Reproduce the records that follow exactly; any picture among them stays out.

Segment Start: Given entries

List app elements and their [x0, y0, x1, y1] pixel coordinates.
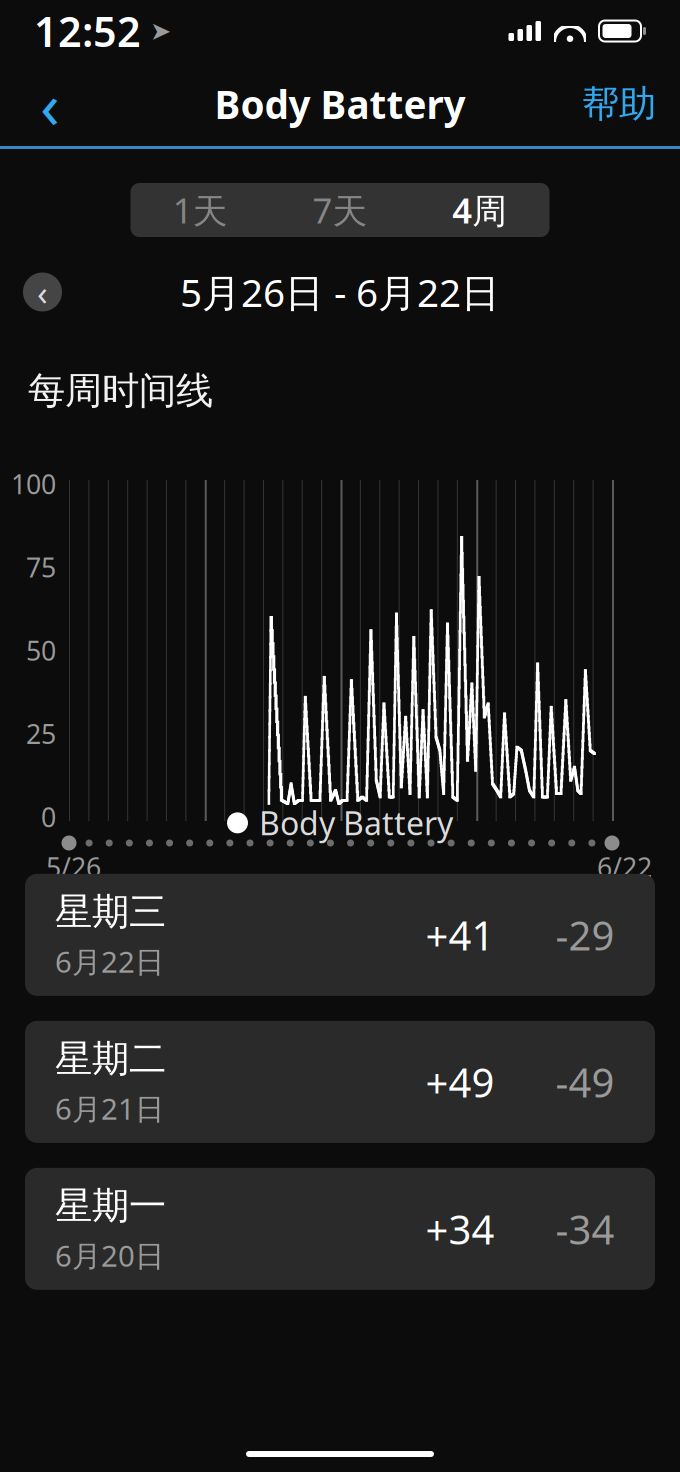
button[interactable]: 星期三 [25, 874, 655, 996]
staticText: +34 [426, 1202, 494, 1255]
button[interactable]: 星期二 [25, 1021, 655, 1143]
staticText: 6月20日 [55, 1236, 164, 1275]
button[interactable]: 4周 [410, 183, 550, 237]
staticText: +49 [426, 1055, 494, 1108]
staticText: 4周 [452, 187, 507, 233]
staticText: 6月21日 [55, 1089, 164, 1128]
staticText: 50 [26, 633, 56, 668]
staticText: 5/26 [46, 849, 101, 885]
staticText: Body Battery [214, 78, 466, 130]
staticText: ‹ [40, 62, 60, 146]
staticText: -34 [556, 1202, 614, 1255]
staticText: -29 [556, 908, 614, 961]
button[interactable]: Back [18, 72, 82, 136]
staticText: 0 [41, 799, 56, 835]
button[interactable]: Previous period [23, 272, 62, 312]
staticText: 5月26日 - 6月22日 [180, 266, 500, 318]
staticText: 75 [26, 550, 56, 585]
staticText: 帮助 [582, 81, 656, 127]
button[interactable]: 1天 [130, 183, 270, 237]
staticText: 12:52 [34, 4, 141, 58]
staticText: 100 [11, 466, 56, 502]
staticText: ➤ [150, 17, 171, 45]
staticText: 星期三 [55, 889, 166, 935]
staticText: 25 [26, 716, 56, 751]
staticText: 6月22日 [55, 942, 164, 981]
staticText: 7天 [312, 187, 368, 233]
staticText: Body Battery [259, 802, 453, 844]
staticText: 星期二 [55, 1036, 166, 1082]
staticText: 每周时间线 [28, 368, 213, 414]
staticText: 星期一 [55, 1183, 166, 1229]
staticText: 1天 [173, 187, 228, 233]
staticText: ‹ [37, 269, 48, 315]
button[interactable]: 星期一 [25, 1168, 655, 1290]
staticText: +41 [426, 908, 494, 961]
staticText: -49 [556, 1055, 614, 1108]
staticText: 6/22 [597, 849, 652, 885]
button[interactable]: 7天 [270, 183, 410, 237]
button[interactable]: 帮助 [576, 72, 662, 136]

Segment End: Given entries

Response box:
List app elements and their [x0, y0, x1, y1] pixel coordinates.
button[interactable]: 星期三 [25, 874, 655, 996]
staticText: +34 [426, 1202, 494, 1255]
button[interactable]: 星期二 [25, 1021, 655, 1143]
staticText: 6月20日 [55, 1236, 164, 1275]
button[interactable]: 4周 [410, 183, 550, 237]
staticText: +49 [426, 1055, 494, 1108]
staticText: 4周 [452, 187, 507, 233]
staticText: 6月21日 [55, 1089, 164, 1128]
staticText: 50 [26, 633, 56, 668]
staticText: 5/26 [46, 849, 101, 885]
staticText: Body Battery [214, 78, 466, 130]
staticText: ‹ [40, 62, 60, 146]
staticText: -34 [556, 1202, 614, 1255]
staticText: -29 [556, 908, 614, 961]
button[interactable]: Back [18, 72, 82, 136]
staticText: 0 [41, 799, 56, 835]
button[interactable]: Previous period [23, 272, 62, 312]
staticText: 5月26日 - 6月22日 [180, 266, 500, 318]
staticText: 75 [26, 550, 56, 585]
staticText: 帮助 [582, 81, 656, 127]
button[interactable]: 1天 [130, 183, 270, 237]
staticText: 12:52 [34, 4, 141, 58]
staticText: 100 [11, 466, 56, 502]
staticText: ➤ [150, 17, 171, 45]
staticText: 星期三 [55, 889, 166, 935]
staticText: 25 [26, 716, 56, 751]
staticText: 6月22日 [55, 942, 164, 981]
staticText: 7天 [312, 187, 368, 233]
staticText: Body Battery [259, 802, 453, 844]
staticText: 星期二 [55, 1036, 166, 1082]
staticText: 每周时间线 [28, 368, 213, 414]
staticText: 星期一 [55, 1183, 166, 1229]
staticText: 1天 [173, 187, 228, 233]
staticText: ‹ [37, 269, 48, 315]
button[interactable]: 星期一 [25, 1168, 655, 1290]
staticText: +41 [426, 908, 494, 961]
staticText: -49 [556, 1055, 614, 1108]
staticText: 6/22 [597, 849, 652, 885]
button[interactable]: 7天 [270, 183, 410, 237]
button[interactable]: 帮助 [576, 72, 662, 136]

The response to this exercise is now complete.